NMI Fault without any obvious fault bits set

Question

Hi everyone,

I'm currently experiencing a strange crash on a STM32G473 and I'm a bit stumped on how to debug it.

First the crash:

The system is a STM32G473 running FreeRTOS V10.5.1. I have a simple FDCAN ISR which takes the incoming CAN frames and pushes it to a FreeRTOS queue for use in user space in a task; nothing fancy except this, just transforming the data to a nicer structure and clearing the FIFO and so on. During high bus loads however, the FDCAN ISR will sometimes fire during a FreeRTOS context switch. When it does, the system crashes, which is a problem in and of itself, but the main issue is that the NMI is triggered and not the Hardfault.

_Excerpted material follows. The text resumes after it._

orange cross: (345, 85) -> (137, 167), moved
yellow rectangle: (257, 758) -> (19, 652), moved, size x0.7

SRAM Parity is enabled, but not Clock Security.

Attached is the NMI Handler. I'm checking every bit in HFSR, CFSR, AFSR, The parity error bit and the flash ecc bit and even the css bit are checked. I'm stepping through the function and checking if anything could have triggered the NMI. None of the relevant bits are set to 1 however. I can clearly see that the memcpy() in the FreeRTOS queue-pushing is triggering the NMI; and the callstack in the debugger is very clear that an FDCAN ISR was triggered during the context switch.

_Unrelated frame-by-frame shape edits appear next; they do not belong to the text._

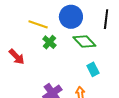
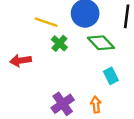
red arrow: (17, 57) -> (21, 61), turned 126

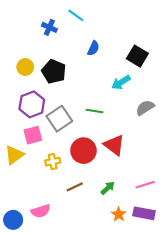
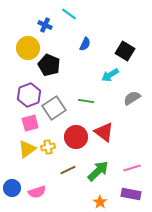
yellow circle: (25, 67) -> (28, 48), moved, size x1.5
yellow triangle: (14, 155) -> (27, 149), moved
green arrow: (108, 188) -> (98, 171), size x1.6
orange star: (119, 214) -> (100, 202), moved
blue circle: (13, 220) -> (12, 188), moved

Other things tried: I've checked the Vector Table to see if the NMI handler had ended up at another position, which it hasn't. The hardfault handler works as intended (its a simple while(1) { __asm("nop"); } right now. I've checked the errata and couldn't find anything related to the NMI.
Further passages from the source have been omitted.